# GCP Setup Instructions

Before running this notebook, you need to set up Google Cloud Storage (GCS) access. Follow these steps:

1. **Create a GCP Project**:
   - Go to the [Google Cloud Console](https://console.cloud.google.com/).
   - Create a new project or select an existing one.

2. **Enable Cloud Storage API**:
   - In the Cloud Console, go to "APIs & Services" > "Library".
   - Search for "Cloud Storage" and enable the "Cloud Storage JSON API".

3. **Create a GCS Bucket**:
   - In Cloud Console, go to "Cloud Storage" > "Buckets".
   - Click "Create Bucket".
   - Name it (e.g., "housing-regression-data") and choose a region.
   - Update the `bucket_name` variable in the code below with your bucket name.
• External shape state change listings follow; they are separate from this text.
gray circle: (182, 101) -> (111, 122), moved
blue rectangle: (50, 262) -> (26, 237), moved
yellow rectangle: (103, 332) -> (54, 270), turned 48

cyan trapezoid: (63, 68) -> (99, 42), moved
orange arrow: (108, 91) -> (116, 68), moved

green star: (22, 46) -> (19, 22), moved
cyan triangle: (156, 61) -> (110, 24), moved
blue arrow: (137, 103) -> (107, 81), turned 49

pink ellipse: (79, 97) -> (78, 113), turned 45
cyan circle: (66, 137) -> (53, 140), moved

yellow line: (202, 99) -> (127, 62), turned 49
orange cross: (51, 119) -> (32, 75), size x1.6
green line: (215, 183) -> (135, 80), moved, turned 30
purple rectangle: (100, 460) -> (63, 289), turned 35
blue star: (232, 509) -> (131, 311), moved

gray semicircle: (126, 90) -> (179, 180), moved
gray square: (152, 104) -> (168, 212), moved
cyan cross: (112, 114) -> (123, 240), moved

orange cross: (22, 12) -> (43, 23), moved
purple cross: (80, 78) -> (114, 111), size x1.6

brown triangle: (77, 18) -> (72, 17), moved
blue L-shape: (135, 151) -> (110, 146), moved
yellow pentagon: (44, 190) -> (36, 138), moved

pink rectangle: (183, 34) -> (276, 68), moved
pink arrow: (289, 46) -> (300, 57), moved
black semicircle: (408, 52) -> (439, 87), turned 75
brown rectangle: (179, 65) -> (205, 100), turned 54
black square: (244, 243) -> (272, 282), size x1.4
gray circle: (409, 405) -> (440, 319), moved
4. **Authentication (Secure Alternative to Service Account Keys)**:
   - **If your organization blocks Service Account key creation**, use Application Default Credentials (ADC) instead:
     - Install the [Google Cloud CLI](https://cloud.google.com/sdk/docs/install).
     - Run: `gcloud auth application-default login` (this logs you in and sets up ADC).
     - Set your project: `gcloud config set project YOUR_PROJECT_ID`.
   - **For production/deployment**, use Workload Identity (attach Service Account to your compute resource without keys).
   - If you must use a Service Account key, contact your Organization Policy Administrator to disable `iam.disableServiceAccountKeyCreation`.
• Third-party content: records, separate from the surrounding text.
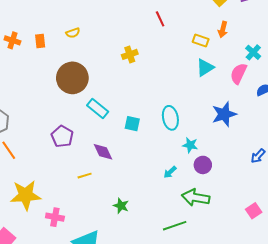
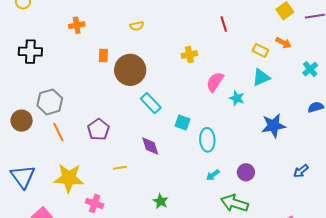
orange arrow: (223, 30) -> (283, 43), turned -84
orange cross: (12, 40) -> (77, 25), turned -35
orange rectangle: (40, 41) -> (103, 56), moved
pink semicircle: (238, 74) -> (215, 82), moved
cyan ellipse: (170, 118) -> (207, 140), moved
purple pentagon: (62, 136) -> (98, 129), moved
cyan star: (190, 145) -> (237, 98), moved
yellow line: (85, 176) -> (120, 168), moved

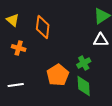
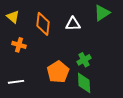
white triangle: (101, 40) -> (73, 24), moved

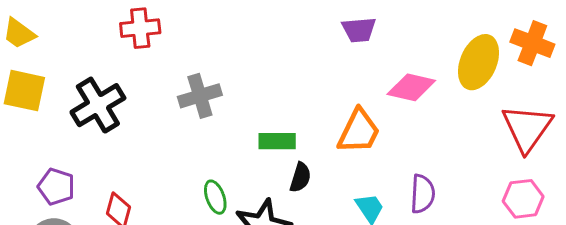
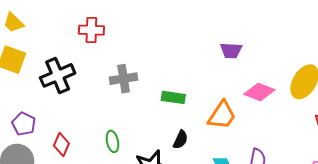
green rectangle: (277, 141) -> (173, 97), moved
green ellipse: (215, 197) -> (112, 141), moved

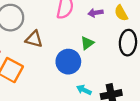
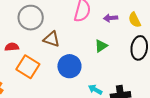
blue circle: (68, 62) -> (69, 66), moved

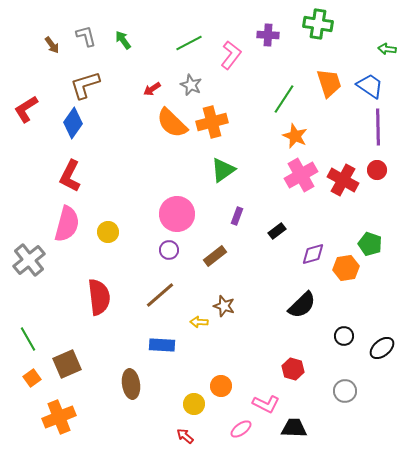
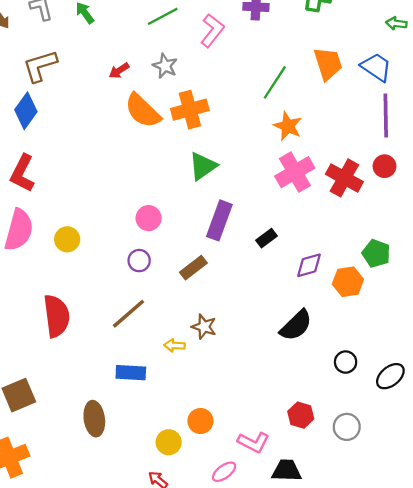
pink circle: (177, 214) -> (149, 218), size x0.6
purple rectangle: (237, 216) -> (219, 220), size x1.8
red hexagon: (293, 369) -> (301, 415), moved

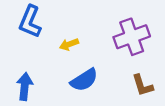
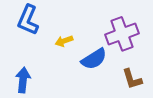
blue semicircle: (84, 80) -> (94, 59), moved

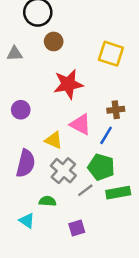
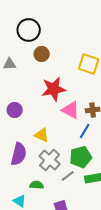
pink triangle: (80, 124) -> (71, 110), moved
green pentagon: (101, 167) -> (81, 157), turned -30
5. **Install Google Cloud Library** (if not already installed):
   - Run: `pip install google-cloud-storage`

In [1]:
from google.cloud import storage
from pathlib import Path

# ---- Config ----
bucket_name = "housing-price-ml-e2e-xcluo"   # replace with your GCS bucket name

# Set project root as parent of the notebooks folder
PROJECT_ROOT = Path.cwd().parent
local_data_dir = PROJECT_ROOT / "data" / "processed"
local_model_dir = PROJECT_ROOT / "models"

client = storage.Client()
bucket = client.bucket(bucket_name)

# ---- Helper function ----
def upload_file(local_path: Path, gcs_key: str):
    if not local_path.exists():
        print(f"File not found: {local_path}")
        return
    print(f"⬆️ Uploading {local_path} → gs://{bucket_name}/{gcs_key}")
    blob = bucket.blob(gcs_key)
    blob.upload_from_filename(str(local_path))
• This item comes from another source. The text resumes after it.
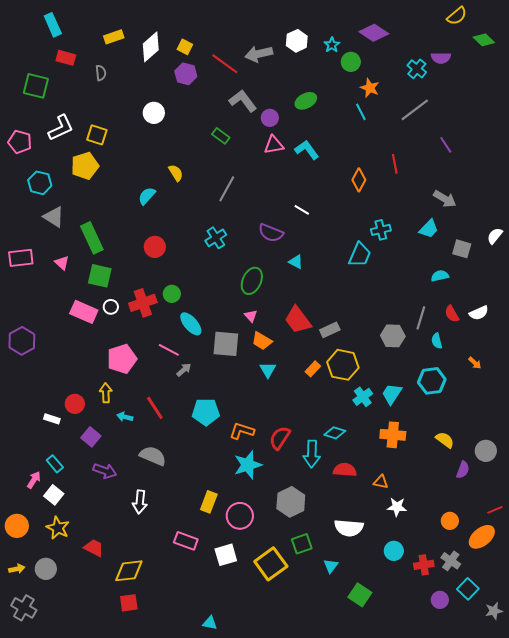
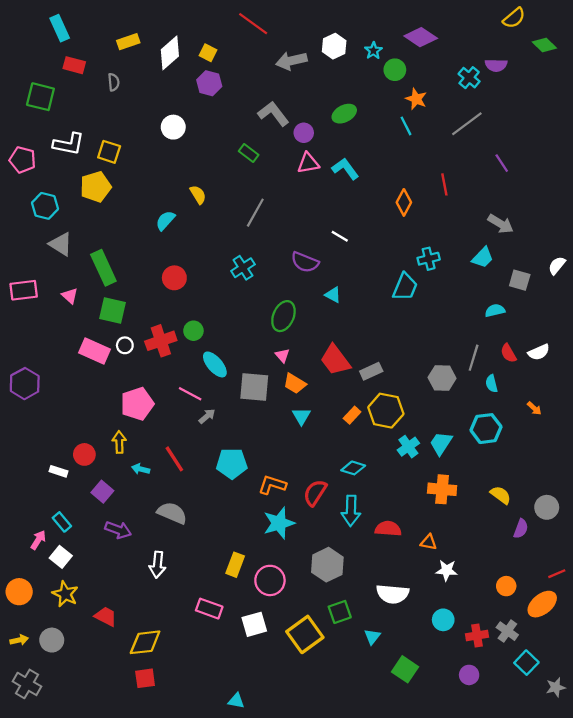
red line: (225, 64) -> (253, 24), moved
white L-shape: (61, 128) -> (69, 144), turned 36
cyan diamond: (335, 433) -> (353, 468), moved
purple circle: (440, 600) -> (469, 675), moved

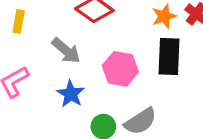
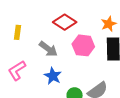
pink hexagon: (120, 69) -> (83, 45), moved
# ---- Upload required datasets ----
upload_file(local_data_dir / "feature_engineered_holdout.csv", "processed/feature_engineered_holdout.csv")
upload_file(local_data_dir / "cleaning_holdout.csv", "processed/cleaning_holdout.csv")
upload_file(local_data_dir / "feature_engineered_train.csv", "processed/feature_engineered_train.csv")

# ---- Upload model ----
upload_file(local_model_dir / "xgb_best_model.pkl", "models/xgb_best_model.pkl")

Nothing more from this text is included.